Söz konusu bireysel girişimlere bir diğer örnekse Kamboçya’dan. Kendini “Aynebilim” olarak tanıtan Türkiyeli bir yardımseverin Kamboçya’ya taşındıktan sonra başkent Phnom Pehn’de açtığı aşevi, bağış temelli bir model üzerinden barakalarda yaşayan halka düzenli olarak gıda yardımında bulunuyor; internet sitesi üzerinden toplanan yardımlarla, bulunduğu köyün imar ihtiyaçlarının giderilmesi için gereken malzemeleri tedarik ediyor.

Tüm bu ilham verici örnekler, kanıksanmış sorunlarımızın çözümlerini de üretebileceğimize dair birer umut ışığı. Fakat maalesef, böylesi dayanışma ağları, pandeminin de etkisiyle ekonomik sürdürülebilirlik konusunda büyük zorluklarla mücadele ediyor. Kimi mutfaklar ya bu sebeplerle kapandı ya da uzun süredir sosyal medya hesaplarında güncelleme yapmayı kestiler. Dayanışma mutfakları, çoğunlukla gönüllülük temelinde farklı bireylerin ya da dezavantajlı grupların bir araya gelmesiyle oluşan yapılar; dolayısıyla faaliyetlerini sürdürebilmeleri de onları bir araya getiren insanların koşullarıyla doğrudan ilişkili. Örneğin göçmen mutfakları gibi mültecilerin eliyle bir araya gelmiş mekân ve/veya organizasyonların sürdürülebilirliği, maalesef bu kişilerin içinde bulunduğu arada kalmışlık, belirsizlik ve hareket hâlinde olma zorunluluğu gibi faktörlerden kaçınılmaz bir biçimde etkileniyor.

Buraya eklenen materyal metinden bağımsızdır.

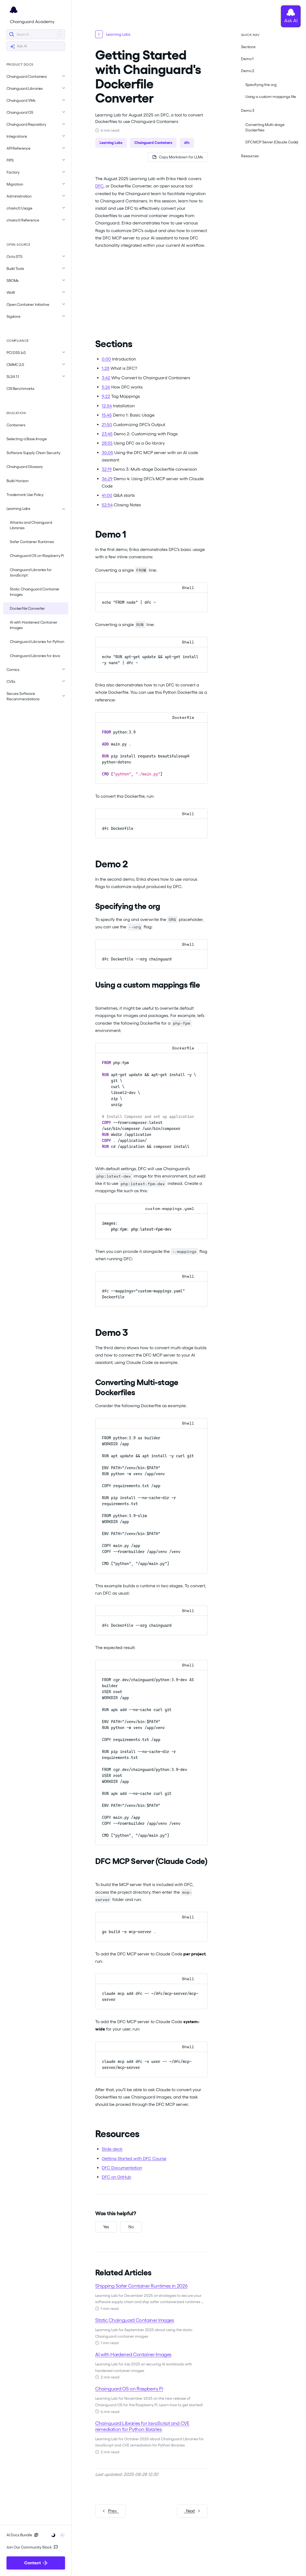 This screenshot has height=2576, width=306. Describe the element at coordinates (265, 127) in the screenshot. I see `Converting Multi-stage Dockerfiles` at that location.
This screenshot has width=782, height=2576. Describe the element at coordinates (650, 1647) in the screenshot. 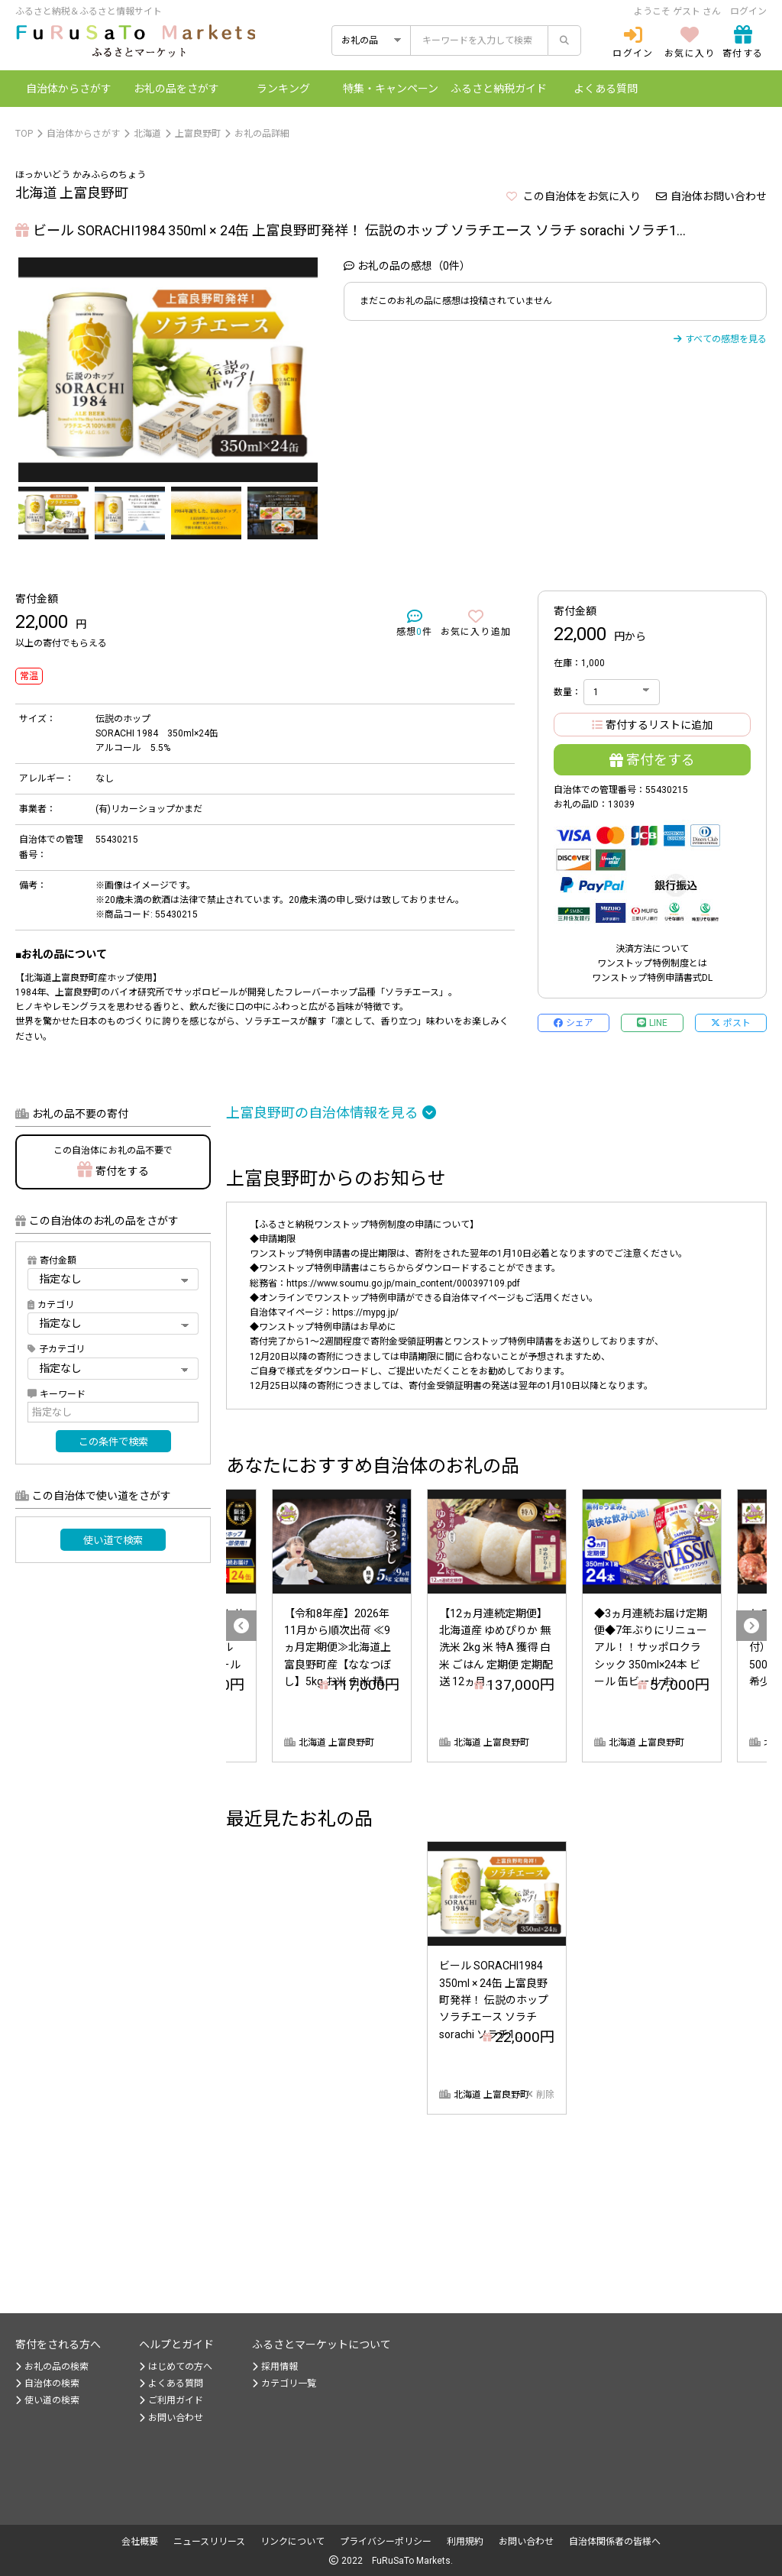 I see `◆3ヵ月連続お届け定期便◆7年ぶりにリニューアル！！サッポロクラシック 350ml×24本 ビール 缶ビール お...` at that location.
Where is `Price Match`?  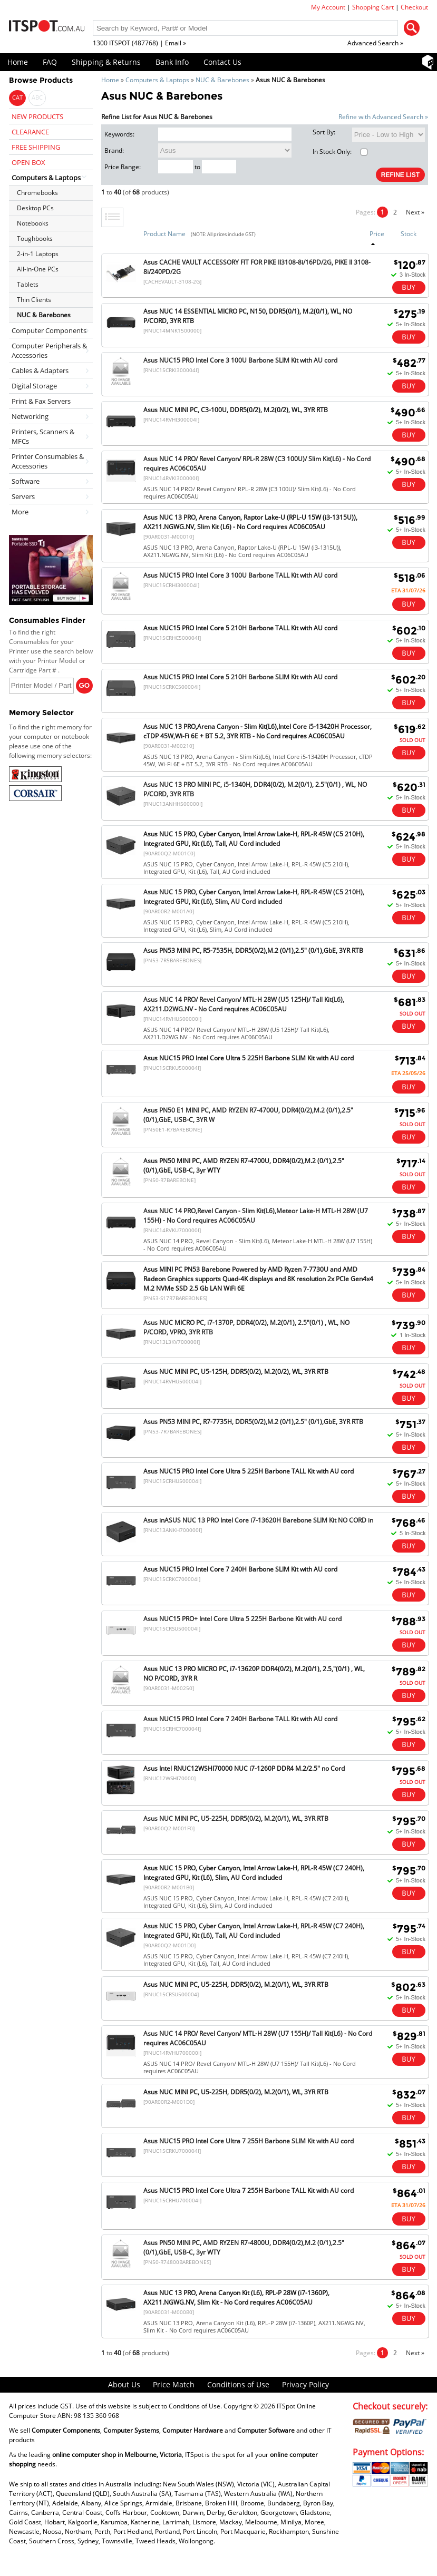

Bunca olumsuzluğa rağmen hayatta kalmaya çalışmış, çoğu zaman sınırlı olan ömürlerinde birçok faydalı faaliyete ön ayak olmuş her türlü mutfak, “dayanışma mutfakları”nın farklı başlık, amaç, bileşen, yer, mekân ve örgütlenmelerle devamında büyük rol oynuyor. Bağımsız kolektiflerden oluşan uluslararası bir hareketin parçası olan ve birkaç yıldır aktif olamasalar da uygun şartların oluşması durumunda sofralarında yeniden bir araya gelinebilecek Bombalara Karşı Sofralar Derneği İstanbul, Kadıköy Yeldeğirmeni'ndeki mekânları kapansa da yemeklerinin tadı damaklarda kalmaya devam eden Komşu Kafe Kolektifi veya Göçmen Dayanışma Mutfağı gibi şu an aktif olarak faaliyetlerini sürdüremeyen kimi mutfakların sunmuş olduğu sıcacık lezzetli yemeklerin, besledikleri çeşitlilik ve dayanışmanın etkisi, dokunduğu insanların hayatlarında izini sürdürmeye devam ediyor.

Kafe ve restoranların mutfaklarını öğrencilere ücretsiz olarak açan veya “askıda yemek” uygulamalarıyla var olan sistemin bir destek mekanizmasına dönüşmesini sağlayan girişimler de dahil olmak üzere Türkiye’de ve dünyanın farklı yerlerinde ihtiyaç sahibi topluluklara gönüllü gıda desteği sağlayan burada adını geçiremediğimiz nice kolektif ekip ve bireysel öncülere, adil bir yaşamın mümkün olabildiğini emekleriyle bizlere gösterdikleri için teşekkür ederiz.